How to complete this task: Your answer should be every line from the records that contains "Long".

(Excerpts from a dataset)
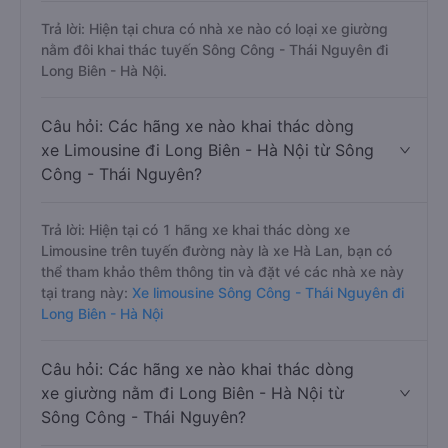
Trả lời: Hiện tại chưa có nhà xe nào có loại xe giường
nằm đôi khai thác tuyến Sông Công - Thái Nguyên đi
Long Biên - Hà Nội.
Câu hỏi: Các hãng xe nào khai thác dòng
xe Limousine đi Long Biên - Hà Nội từ Sông
Công - Thái Nguyên?
Trả lời: Hiện tại có 1 hãng xe khai thác dòng xe
Limousine trên tuyến đường này là xe Hà Lan, bạn có
thể tham khảo thêm thông tin và đặt vé các nhà xe này
tại trang này:
Xe limousine Sông Công - Thái Nguyên đi
Long Biên - Hà Nội
Câu hỏi: Các hãng xe nào khai thác dòng
xe giường nằm đi Long Biên - Hà Nội từ
Sông Công - Thái Nguyên?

Result of the exercise:
Long Biên - Hà Nội.
xe Limousine đi Long Biên - Hà Nội từ Sông
Long Biên - Hà Nội
xe giường nằm đi Long Biên - Hà Nội từ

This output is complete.